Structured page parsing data
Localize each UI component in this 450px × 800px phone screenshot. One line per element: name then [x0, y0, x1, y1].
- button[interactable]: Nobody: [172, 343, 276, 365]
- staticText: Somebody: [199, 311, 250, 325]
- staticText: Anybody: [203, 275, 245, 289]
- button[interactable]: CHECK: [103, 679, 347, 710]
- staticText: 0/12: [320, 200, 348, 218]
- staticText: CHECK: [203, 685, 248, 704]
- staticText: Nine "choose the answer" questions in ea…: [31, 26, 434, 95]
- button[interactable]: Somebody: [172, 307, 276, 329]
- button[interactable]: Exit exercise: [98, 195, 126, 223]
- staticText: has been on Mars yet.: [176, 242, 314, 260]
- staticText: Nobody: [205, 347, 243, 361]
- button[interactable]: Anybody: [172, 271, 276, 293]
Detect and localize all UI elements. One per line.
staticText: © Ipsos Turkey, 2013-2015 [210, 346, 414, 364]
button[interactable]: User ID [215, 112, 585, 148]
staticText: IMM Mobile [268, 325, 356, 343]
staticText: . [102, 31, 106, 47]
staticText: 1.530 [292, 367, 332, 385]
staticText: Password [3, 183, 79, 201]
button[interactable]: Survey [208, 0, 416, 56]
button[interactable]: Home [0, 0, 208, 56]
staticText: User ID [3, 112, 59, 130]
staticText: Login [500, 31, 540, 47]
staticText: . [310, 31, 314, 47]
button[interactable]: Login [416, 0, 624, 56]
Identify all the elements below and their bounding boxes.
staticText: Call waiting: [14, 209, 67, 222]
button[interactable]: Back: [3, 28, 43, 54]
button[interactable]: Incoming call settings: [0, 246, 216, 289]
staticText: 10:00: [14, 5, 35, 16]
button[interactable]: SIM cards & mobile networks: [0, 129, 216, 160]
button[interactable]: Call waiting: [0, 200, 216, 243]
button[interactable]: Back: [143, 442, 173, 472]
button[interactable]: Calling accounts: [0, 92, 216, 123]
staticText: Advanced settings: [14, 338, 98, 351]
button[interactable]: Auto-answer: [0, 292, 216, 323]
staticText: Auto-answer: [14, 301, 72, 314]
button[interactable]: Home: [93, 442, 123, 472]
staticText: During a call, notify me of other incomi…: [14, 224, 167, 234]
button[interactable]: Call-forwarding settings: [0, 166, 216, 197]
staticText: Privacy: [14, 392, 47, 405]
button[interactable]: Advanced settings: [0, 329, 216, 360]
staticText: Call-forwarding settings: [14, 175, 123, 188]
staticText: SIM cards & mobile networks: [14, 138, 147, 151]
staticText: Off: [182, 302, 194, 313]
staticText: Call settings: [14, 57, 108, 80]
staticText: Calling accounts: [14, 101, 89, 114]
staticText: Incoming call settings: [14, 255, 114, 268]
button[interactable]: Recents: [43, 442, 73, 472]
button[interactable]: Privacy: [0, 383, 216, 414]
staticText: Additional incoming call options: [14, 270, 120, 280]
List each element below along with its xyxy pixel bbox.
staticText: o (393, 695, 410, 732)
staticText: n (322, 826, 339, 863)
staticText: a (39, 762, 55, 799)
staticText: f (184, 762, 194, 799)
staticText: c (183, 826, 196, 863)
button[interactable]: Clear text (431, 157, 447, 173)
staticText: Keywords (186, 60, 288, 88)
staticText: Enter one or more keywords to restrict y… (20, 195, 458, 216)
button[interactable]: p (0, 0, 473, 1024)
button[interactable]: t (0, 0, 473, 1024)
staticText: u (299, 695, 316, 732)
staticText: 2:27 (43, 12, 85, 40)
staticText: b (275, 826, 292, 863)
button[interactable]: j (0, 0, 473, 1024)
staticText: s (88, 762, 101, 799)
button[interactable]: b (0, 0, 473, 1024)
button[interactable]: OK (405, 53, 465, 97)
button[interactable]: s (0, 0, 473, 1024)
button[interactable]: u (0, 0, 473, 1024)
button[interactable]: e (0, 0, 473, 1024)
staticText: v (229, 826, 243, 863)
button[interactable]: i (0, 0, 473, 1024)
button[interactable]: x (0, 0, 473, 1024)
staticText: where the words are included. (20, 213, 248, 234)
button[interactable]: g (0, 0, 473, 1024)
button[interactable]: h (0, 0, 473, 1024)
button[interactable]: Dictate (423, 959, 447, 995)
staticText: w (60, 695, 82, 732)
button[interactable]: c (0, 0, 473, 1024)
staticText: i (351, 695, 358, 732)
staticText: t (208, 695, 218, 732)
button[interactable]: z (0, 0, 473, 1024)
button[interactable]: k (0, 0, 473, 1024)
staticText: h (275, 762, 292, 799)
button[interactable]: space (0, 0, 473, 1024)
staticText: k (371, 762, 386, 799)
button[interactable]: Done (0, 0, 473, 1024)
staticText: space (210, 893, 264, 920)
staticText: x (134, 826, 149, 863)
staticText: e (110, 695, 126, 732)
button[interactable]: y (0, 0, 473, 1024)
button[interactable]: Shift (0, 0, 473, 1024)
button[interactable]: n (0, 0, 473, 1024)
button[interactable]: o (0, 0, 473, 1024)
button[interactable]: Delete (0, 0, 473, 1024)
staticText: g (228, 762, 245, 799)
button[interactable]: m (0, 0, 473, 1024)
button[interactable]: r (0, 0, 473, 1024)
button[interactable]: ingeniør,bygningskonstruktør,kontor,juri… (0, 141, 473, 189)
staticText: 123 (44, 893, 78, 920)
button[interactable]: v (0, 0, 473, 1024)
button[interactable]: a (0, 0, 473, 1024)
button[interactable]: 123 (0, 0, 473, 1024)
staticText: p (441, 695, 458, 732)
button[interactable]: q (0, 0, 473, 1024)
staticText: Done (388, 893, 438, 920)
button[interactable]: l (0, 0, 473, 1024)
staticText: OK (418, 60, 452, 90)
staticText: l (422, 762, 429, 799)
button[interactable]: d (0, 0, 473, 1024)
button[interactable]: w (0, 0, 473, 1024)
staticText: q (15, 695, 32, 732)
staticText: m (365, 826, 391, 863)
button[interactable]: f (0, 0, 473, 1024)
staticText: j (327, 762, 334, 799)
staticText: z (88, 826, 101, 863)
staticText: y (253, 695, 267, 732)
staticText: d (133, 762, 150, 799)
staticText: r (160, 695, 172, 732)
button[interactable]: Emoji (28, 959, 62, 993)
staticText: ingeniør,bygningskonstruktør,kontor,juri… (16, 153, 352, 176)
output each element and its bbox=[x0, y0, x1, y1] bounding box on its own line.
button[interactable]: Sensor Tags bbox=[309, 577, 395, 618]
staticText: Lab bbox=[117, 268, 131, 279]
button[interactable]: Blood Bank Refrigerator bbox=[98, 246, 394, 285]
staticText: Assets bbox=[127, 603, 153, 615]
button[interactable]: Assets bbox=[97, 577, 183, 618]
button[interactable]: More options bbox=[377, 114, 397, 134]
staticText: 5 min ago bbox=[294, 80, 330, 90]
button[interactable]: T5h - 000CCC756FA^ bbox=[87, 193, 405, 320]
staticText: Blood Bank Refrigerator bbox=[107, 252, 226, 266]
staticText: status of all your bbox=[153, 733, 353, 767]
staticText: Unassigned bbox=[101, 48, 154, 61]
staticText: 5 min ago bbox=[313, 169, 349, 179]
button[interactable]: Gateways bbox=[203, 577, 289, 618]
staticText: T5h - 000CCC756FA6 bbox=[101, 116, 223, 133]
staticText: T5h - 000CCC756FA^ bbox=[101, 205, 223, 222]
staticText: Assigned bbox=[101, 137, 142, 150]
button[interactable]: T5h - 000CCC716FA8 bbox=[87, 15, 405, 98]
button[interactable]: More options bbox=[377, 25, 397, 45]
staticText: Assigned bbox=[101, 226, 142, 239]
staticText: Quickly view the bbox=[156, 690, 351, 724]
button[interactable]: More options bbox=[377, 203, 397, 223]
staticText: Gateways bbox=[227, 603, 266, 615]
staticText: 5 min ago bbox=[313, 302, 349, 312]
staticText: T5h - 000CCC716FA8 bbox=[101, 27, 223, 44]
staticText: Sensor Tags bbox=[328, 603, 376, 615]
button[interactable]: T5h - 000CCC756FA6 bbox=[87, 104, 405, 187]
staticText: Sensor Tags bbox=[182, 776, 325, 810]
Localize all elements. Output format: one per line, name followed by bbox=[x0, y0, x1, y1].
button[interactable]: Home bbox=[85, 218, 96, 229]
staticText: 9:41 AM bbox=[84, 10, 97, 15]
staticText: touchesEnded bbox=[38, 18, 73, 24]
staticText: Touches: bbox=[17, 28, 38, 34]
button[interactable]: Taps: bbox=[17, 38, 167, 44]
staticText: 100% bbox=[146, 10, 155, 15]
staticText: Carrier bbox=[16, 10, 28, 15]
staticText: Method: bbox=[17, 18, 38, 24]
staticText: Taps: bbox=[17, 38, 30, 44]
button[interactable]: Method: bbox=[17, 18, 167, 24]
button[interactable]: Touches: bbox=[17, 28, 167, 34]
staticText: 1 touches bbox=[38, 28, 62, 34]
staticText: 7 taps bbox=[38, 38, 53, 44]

Task requirements
Using the entries above, work out the number of lines containing the string "Privacy", and supply only that number.

Task solution
2